The mysterious flying object shot down by NORAD in Canada on February 11 likely belonged to a balloon hobby club in Illinois, according to a new report Aviation Week. But agencies like NORAD and the FBI won’t tell the balloon club if it was one of their balloons that caused an international incident.

The Northern Illinois Bottlecap Balloon Brigade spoke out Aviation Weekstating that the circumstantial evidence is strong that it was their balloon that was shot down by NORAD fighter jets. The US was on heightened alert at the time after a Chinese spy balloon was spotted by civilians in Billings, Montana before crossing the entirety of the continental US and finally being shot down over the Atlantic Ocean off the coast of South Carolina on February 4.

Three other aircraft were shot down in northern Alaska, Canada’s Yukon and over Lake Huron near Michigan. And it’s the Yukon Territory balloon that, given its last reported location, likely belonged to the Northern Illinois Bottlecap Balloon Brigade.

Known as pico balloons, they could easily be mistaken for party balloons, but measure things like humidity, pressure, and temperature while relaying all that weather information to hobbyists via a global network. The balloons are equipped with VHF/UHF antennas that can give radio amateurs information about their coordinates. And how Aviation Week points out that they can circumnavigate the globe multiple times before finally failing.

“I’ve been trying to contact our military and the FBI – and just got round – to try and enlighten them on what a lot of these things are likely to be. And they won’t look too smart to shoot them down,” said Ron Meadows, founder of Scientific Balloon Solutions (SBS). Aviation Week.

Because of their light weight, pico-balloons used by hobbyists are largely exempt from FAA regulations, which may explain why it was difficult to immediately determine who was behind the flying objects.

The US military only began recording large numbers of mysterious flying objects after it began searching for slow-moving objects, which would explain why so many new objects were suddenly identified and shot down in such a short period of time.
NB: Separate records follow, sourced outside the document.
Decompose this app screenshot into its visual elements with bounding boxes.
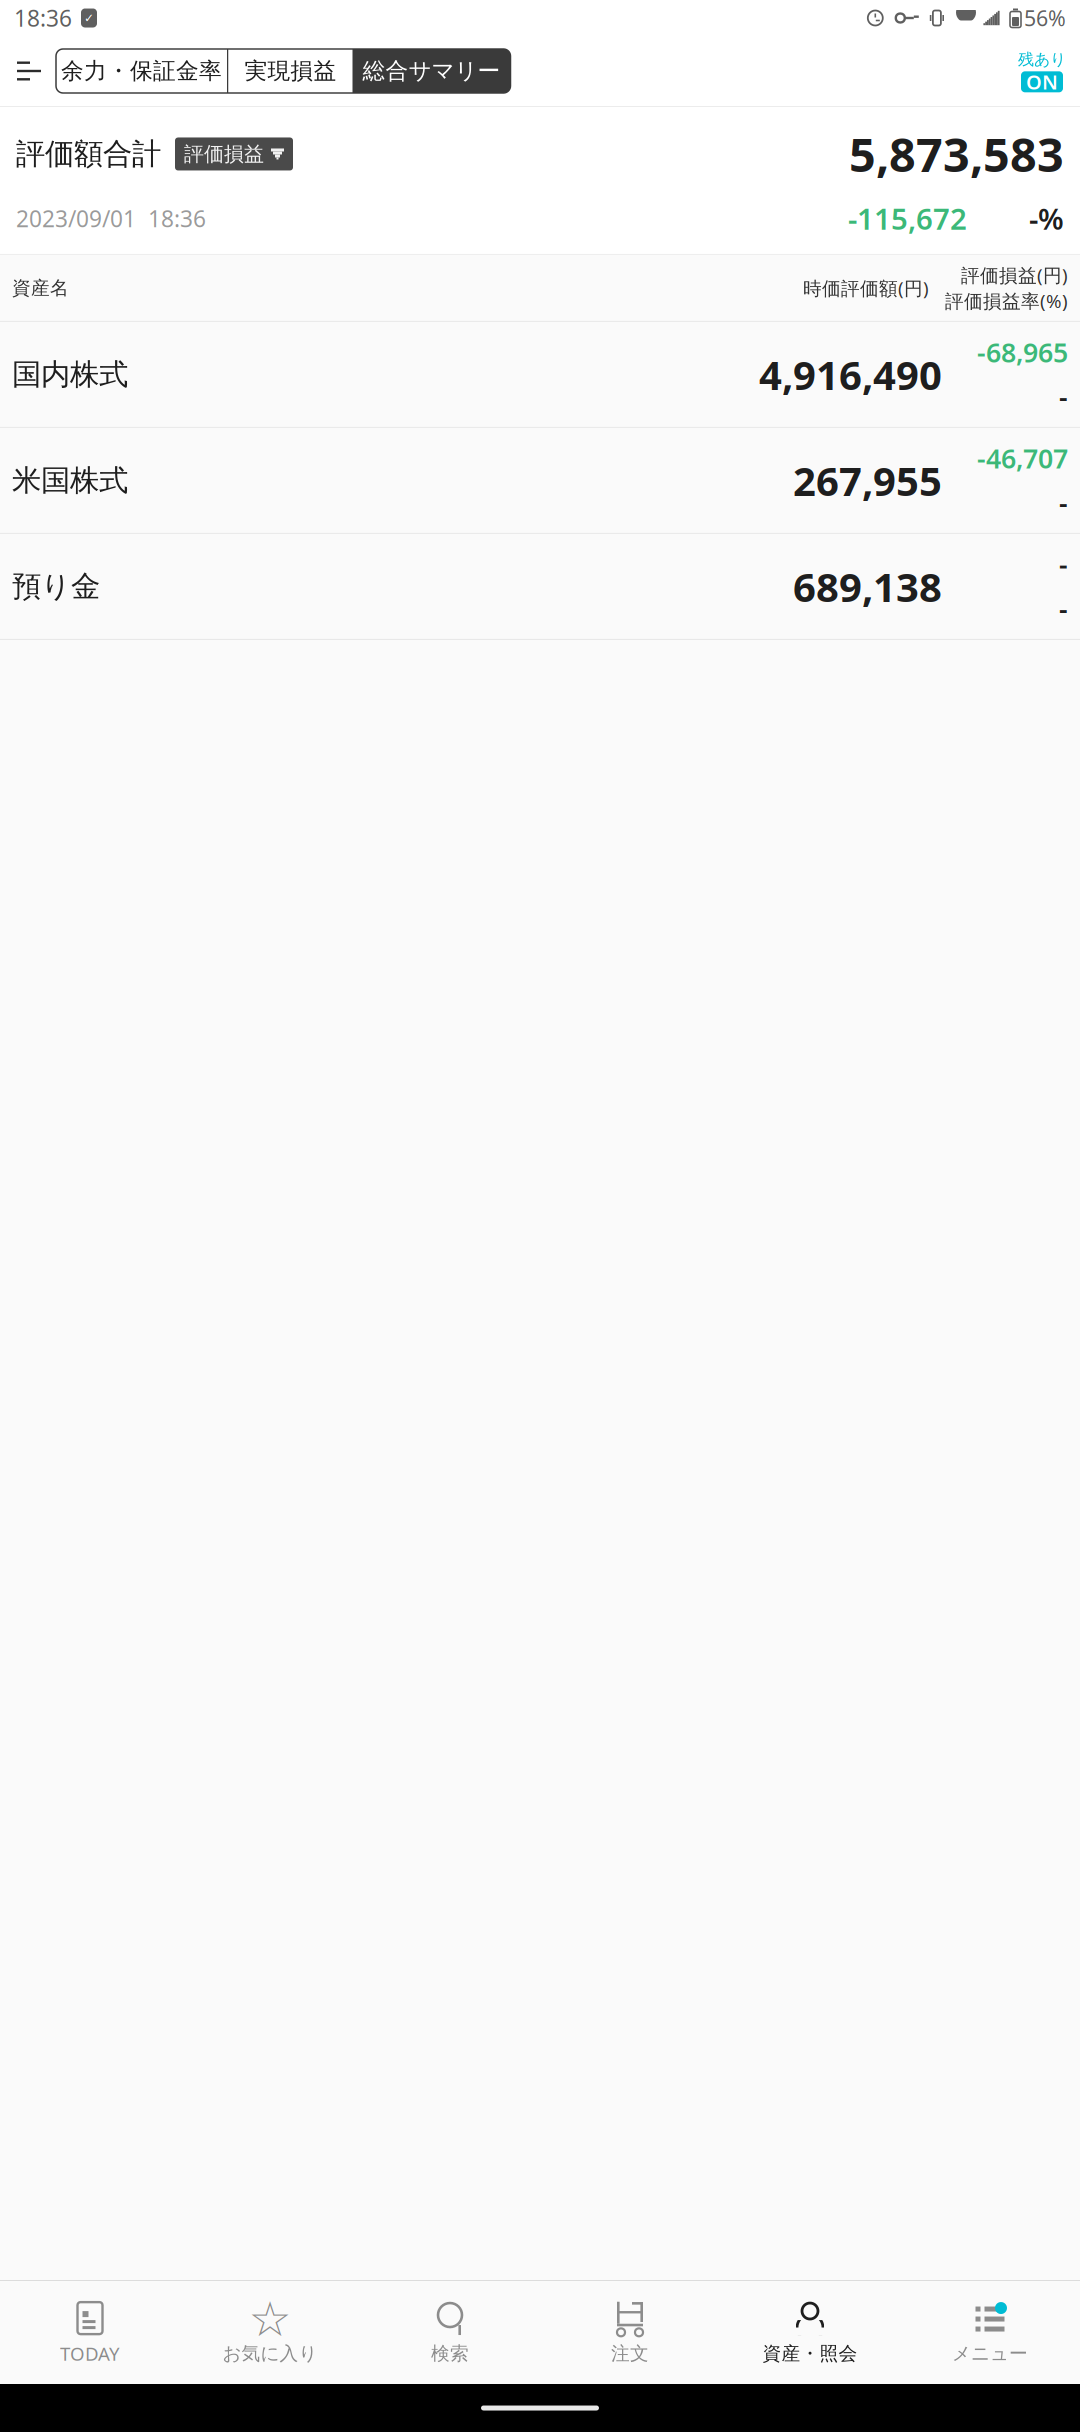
staticText: -% [1029,199,1064,238]
staticText: メニュー [952,2342,1028,2365]
staticText: 実現損益 [244,57,336,85]
staticText: - [1059,485,1068,520]
button[interactable]: 実現損益 [228,49,352,93]
staticText: 資産名 [12,276,69,299]
staticText: 評価額合計 [16,136,161,172]
staticText: 4,916,490 [759,348,942,401]
button[interactable]: メニュー [900,2281,1080,2384]
button[interactable]: 評価損益 [175,138,293,170]
staticText: 267,955 [793,454,942,507]
staticText: - [1059,546,1068,582]
staticText: -46,707 [977,440,1068,476]
staticText: - [1059,591,1068,626]
button[interactable]: 検索 [360,2281,540,2384]
staticText: 5,873,583 [849,123,1064,185]
staticText: 預り金 [12,568,100,604]
button[interactable]: 国内株式 [0,322,1080,427]
staticText: 689,138 [793,560,942,613]
staticText: 時価評価額(円) [803,276,929,300]
button[interactable]: 預り金 [0,534,1080,639]
staticText: ☆ [248,2292,292,2346]
staticText: 18:36 [14,3,72,33]
staticText: ✓ [84,11,94,25]
staticText: 注文 [611,2342,649,2365]
staticText: 残あり [1018,50,1066,69]
staticText: お気に入り [222,2342,318,2365]
staticText: 国内株式 [12,356,128,392]
button[interactable]: 米国株式 [0,428,1080,533]
staticText: 2023/09/01 18:36 [16,203,206,234]
staticText: 56% [1024,4,1066,32]
button[interactable]: 戻る [6,48,52,94]
staticText: - [1059,379,1068,414]
staticText: -115,672 [848,199,967,238]
staticText: 総合サマリー [362,57,500,85]
staticText: 評価損益率(%) [945,288,1068,313]
button[interactable]: 余力・保証金率 [56,49,227,93]
staticText: 評価損益(円) [961,263,1068,287]
staticText: 検索 [431,2342,469,2365]
button[interactable]: 注文 [540,2281,720,2384]
button[interactable]: 残あり [1018,50,1066,92]
button[interactable]: TODAY [0,2281,180,2384]
button[interactable]: ☆ [180,2281,360,2384]
staticText: 資産・照会 [762,2342,858,2365]
staticText: ON [1026,68,1058,95]
button[interactable]: 総合サマリー [352,49,510,93]
button[interactable]: 資産・照会 [720,2281,900,2384]
staticText: -68,965 [977,334,1068,370]
staticText: 余力・保証金率 [61,57,222,85]
staticText: 評価損益 [184,142,264,166]
staticText: 米国株式 [12,462,128,498]
staticText: TODAY [60,2341,120,2366]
The balloons were always there, circling the globe, they just didn’t get much attention because of their small size and harmless activity.

President Joe Biden delivered a speech Thursday about the balloons, and while it contained no new information and he declined to answer follow-up questions, he did stress that the three most recently launched balloons were likely weather balloons.

And yes, balloon hobbyists are indeed concerned about balloons still in the air as they approach US airspace.

“I’m hoping that over the next few days when that happens, we don’t get really trigger-happy and start shooting everything,” said Tom Medlin, a hobbyist who currently has three balloons in the air Aviation Week.

You can hope, Mr. Medlin, but it’s clear that at this point the US military will shoot first and ask questions later. They don’t want President Biden to look weak towards China. Or party balloons.